Another full-on day. Got Bachu Khan and the boys to Melbourne Arts Centre for their sound check at the right time only to discover that the head of the dholak was ripped in half and unplayable! Grumpiness abounded at the dholak player. Frantic calling of instrument stores across Melbourne hoping that on a Sunday they just might be open. Well no luck. They were open but had no Indian drums. In desperation I Google, ‘Indian Musical Instruments Melbourne’. And lo and behold there is one store. I call and lo and behold (a second time) I talk to a very gentle voiced man who says, I’m sure we can help. Only problem is they are in Coolaroo…30 Kms away from the city. I grab the drummer and hail a taxi and off we head to the nether zones of Melbourne. We arrive at ‘Guru Australia’ a huge warehouse in the middle of nowhere.
The bottom floor of Guru Australia is full of groceries, CDs, 10kg bags of rice and atta and a mish mash of the latest Bollywood films on flimsy DVDs. A special exit leads to the upper floor where one enters a room as rareified as the brisk Himalayan air. From wall to wall and from floor to ceiling rest tablas, dhols, dholaks, harmoniums of every size and quality, sitars, sarangis and even a few veenas. This must the best shop for this in Melbourne, I say.
Mr Guru, with a proud smirk, says, ‘What? in Melbourne? How bout Australia? How bout the Southern Hemisphere? There’s half a million dollars worth of stuff here.”

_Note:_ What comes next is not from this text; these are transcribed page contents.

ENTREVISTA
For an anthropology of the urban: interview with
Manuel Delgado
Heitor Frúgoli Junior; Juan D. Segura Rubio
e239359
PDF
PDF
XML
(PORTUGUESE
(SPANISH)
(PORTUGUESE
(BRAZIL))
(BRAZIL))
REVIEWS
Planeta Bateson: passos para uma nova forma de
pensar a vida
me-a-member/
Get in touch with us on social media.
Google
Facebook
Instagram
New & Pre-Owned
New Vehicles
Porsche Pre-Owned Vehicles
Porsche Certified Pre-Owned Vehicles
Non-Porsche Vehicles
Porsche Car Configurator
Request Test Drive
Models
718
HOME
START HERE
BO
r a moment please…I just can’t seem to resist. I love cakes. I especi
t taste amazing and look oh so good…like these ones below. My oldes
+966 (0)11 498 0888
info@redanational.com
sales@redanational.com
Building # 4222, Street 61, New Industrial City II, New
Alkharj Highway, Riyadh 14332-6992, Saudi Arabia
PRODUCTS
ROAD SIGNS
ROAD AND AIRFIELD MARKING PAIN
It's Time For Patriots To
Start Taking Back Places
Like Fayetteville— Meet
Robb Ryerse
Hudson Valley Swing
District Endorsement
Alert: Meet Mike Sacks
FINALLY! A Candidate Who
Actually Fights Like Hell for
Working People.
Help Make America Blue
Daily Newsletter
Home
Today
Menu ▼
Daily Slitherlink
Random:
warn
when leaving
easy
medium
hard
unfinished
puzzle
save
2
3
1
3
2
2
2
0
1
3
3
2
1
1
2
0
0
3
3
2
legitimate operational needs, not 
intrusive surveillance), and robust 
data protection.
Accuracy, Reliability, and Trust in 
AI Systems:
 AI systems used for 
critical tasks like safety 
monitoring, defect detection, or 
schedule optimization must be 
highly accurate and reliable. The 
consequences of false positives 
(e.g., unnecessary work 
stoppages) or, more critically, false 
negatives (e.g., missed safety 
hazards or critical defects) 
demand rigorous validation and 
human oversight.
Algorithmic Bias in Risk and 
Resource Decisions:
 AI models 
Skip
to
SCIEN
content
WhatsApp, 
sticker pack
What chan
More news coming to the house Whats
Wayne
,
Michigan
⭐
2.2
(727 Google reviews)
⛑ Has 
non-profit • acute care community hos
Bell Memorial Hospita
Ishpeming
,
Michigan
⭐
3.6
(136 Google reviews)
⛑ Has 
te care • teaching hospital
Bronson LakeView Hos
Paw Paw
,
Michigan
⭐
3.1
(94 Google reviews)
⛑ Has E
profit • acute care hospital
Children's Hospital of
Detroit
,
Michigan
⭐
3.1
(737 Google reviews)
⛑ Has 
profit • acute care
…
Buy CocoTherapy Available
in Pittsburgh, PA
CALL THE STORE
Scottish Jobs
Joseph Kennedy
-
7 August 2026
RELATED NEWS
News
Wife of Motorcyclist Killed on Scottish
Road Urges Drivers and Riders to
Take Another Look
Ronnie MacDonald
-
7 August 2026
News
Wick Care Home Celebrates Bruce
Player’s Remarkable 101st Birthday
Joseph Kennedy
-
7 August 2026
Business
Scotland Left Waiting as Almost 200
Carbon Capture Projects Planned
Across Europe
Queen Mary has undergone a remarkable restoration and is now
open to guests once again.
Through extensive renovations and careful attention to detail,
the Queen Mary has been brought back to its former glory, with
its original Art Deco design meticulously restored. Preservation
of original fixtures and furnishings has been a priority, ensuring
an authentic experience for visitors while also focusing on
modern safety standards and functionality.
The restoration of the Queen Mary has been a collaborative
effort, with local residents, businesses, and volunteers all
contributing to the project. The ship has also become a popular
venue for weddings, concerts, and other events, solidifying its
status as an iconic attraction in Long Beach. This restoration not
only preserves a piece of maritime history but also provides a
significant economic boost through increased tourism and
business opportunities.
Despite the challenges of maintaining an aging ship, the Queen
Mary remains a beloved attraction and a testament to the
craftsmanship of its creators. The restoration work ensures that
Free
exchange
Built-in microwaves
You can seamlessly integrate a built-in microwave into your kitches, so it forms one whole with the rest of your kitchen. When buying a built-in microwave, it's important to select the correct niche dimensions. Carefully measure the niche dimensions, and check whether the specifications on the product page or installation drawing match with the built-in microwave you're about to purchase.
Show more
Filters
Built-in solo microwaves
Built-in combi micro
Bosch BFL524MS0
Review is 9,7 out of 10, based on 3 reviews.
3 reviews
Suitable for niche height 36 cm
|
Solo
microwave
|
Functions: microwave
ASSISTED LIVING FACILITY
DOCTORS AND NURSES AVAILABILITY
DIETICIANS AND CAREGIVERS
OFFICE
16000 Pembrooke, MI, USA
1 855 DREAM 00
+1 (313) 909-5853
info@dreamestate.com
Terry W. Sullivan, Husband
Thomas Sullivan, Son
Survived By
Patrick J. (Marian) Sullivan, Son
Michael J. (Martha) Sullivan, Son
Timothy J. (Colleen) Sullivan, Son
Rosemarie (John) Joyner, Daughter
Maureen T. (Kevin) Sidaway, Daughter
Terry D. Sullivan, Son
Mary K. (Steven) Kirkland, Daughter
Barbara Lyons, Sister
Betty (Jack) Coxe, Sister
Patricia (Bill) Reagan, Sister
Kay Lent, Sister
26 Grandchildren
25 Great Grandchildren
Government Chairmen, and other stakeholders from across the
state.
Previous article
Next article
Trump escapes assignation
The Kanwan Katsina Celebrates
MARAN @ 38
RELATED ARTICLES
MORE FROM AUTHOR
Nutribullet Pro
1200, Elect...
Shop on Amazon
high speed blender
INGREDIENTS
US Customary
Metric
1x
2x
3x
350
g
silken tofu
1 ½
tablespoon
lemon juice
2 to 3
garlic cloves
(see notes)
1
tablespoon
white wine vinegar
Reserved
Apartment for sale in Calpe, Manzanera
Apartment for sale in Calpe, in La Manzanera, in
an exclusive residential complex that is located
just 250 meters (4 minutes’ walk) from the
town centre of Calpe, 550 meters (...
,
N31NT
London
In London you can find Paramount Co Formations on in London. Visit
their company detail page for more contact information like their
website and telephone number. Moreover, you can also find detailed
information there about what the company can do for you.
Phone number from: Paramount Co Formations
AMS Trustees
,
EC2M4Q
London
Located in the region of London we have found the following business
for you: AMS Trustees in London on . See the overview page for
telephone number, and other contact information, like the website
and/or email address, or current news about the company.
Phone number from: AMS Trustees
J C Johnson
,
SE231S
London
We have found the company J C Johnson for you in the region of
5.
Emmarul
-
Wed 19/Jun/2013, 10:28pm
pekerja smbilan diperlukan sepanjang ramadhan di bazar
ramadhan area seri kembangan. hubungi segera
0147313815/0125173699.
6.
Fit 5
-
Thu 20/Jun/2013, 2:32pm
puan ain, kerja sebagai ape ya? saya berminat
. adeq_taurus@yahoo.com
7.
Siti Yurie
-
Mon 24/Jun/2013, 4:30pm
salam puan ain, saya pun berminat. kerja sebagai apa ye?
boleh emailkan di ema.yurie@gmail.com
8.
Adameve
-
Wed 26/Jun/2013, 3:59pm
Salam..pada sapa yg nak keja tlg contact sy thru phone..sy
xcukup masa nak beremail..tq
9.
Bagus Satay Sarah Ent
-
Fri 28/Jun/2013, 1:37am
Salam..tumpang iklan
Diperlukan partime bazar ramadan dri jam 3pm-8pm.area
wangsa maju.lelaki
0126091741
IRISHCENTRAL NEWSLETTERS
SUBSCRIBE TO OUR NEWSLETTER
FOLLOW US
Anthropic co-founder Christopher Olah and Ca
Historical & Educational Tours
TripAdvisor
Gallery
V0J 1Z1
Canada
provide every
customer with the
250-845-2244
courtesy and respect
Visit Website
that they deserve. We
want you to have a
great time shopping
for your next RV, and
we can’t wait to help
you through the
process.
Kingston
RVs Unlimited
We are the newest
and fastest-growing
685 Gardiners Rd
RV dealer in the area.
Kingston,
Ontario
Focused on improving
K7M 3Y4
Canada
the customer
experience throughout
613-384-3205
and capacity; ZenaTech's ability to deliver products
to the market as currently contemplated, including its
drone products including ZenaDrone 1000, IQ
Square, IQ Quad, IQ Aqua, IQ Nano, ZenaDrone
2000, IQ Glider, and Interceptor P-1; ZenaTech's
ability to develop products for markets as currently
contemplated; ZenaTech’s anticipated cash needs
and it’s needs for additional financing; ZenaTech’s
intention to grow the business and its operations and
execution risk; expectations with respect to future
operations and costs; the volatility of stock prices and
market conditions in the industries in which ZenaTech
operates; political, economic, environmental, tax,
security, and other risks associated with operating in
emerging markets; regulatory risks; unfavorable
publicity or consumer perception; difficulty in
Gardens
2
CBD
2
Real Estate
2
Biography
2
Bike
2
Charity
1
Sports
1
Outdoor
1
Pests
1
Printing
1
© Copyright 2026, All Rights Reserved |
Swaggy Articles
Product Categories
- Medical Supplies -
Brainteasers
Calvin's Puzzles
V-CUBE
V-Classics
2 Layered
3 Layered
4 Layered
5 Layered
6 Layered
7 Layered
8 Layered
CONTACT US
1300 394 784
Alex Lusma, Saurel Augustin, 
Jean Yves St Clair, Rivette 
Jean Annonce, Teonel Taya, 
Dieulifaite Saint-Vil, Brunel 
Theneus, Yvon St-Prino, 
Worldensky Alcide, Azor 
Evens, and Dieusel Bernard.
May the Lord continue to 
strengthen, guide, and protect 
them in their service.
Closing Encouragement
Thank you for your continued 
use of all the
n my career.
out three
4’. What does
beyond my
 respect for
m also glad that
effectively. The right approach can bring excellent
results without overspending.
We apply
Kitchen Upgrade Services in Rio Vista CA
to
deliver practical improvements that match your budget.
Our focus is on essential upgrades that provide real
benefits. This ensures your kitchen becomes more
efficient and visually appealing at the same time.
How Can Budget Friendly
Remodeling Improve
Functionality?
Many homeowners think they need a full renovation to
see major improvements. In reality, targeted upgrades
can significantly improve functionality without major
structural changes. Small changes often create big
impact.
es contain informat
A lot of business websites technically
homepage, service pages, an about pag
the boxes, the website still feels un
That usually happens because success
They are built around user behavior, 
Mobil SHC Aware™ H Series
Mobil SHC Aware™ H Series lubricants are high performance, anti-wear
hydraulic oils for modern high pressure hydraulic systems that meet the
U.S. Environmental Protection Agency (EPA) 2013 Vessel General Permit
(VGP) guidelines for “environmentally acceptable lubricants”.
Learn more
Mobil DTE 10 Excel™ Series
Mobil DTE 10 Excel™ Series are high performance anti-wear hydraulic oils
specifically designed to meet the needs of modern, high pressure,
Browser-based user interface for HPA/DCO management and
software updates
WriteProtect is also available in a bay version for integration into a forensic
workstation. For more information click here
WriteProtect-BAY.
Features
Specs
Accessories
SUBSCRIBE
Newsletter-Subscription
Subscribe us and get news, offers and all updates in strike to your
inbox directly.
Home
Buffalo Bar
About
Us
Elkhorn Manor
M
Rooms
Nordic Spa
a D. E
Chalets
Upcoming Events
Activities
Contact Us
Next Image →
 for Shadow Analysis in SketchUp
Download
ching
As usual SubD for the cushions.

My drummer friend is agog with wonder. He tries out a couple harmoniums and grabs a dholak. ‘Wah!’ he says!
But we are here on urgent business. Several goat skin heads are proffered and rejected, masala is brought out as well as a sua and hammer. Before long Nizam Khan has selected a new head, given it a thick gooey black center of masala and has begun stringing it back on to his damaged dholak. We are offered tea and tales of how all the great musicians on tour in this part of the world hang out here in this amazing warehouse of musical instruments. Jagjit Singh, Mehdi Hassan, Tari Khan and on and on. Mr Guru insists on having his picture taken with Nizam (who is by now very relieved and happy).
We say our farewells, and race back to the Arts Center. All is well! Then I’m informed by one of the boys that ‘back home we always have a good toke or two before going on.’ I get the hint and race off to find some magic tobacco. Amazing how accommodating musicians and their hangers on are. In short order the boys are given something to enjoy and with glazy eyes and lazy smiles we head back for a final sound check, this time with a working dholak.
The show was great. The audience loved the Rajasthani beats, the sarangi, the beautiful fluted sounds of the alghoza and the masterful, passionate singing. Bachu Khan has a mighty voice and is a master showman. He once was the toast of the the international festival circuit, as the lead singer of Musafir and Maharaja and then Dil Mastana. But business got in the way, as it usually does for illiterate traditional musicians. He was left without a manager and years worth of wages!
Clearly, Bachu and the boys loved being back on stage. After the show agents swarmed around telling them they simply ‘must’ show up at Womad and the Sydney Opera House next year. The boys smiled. They had conquered Australia!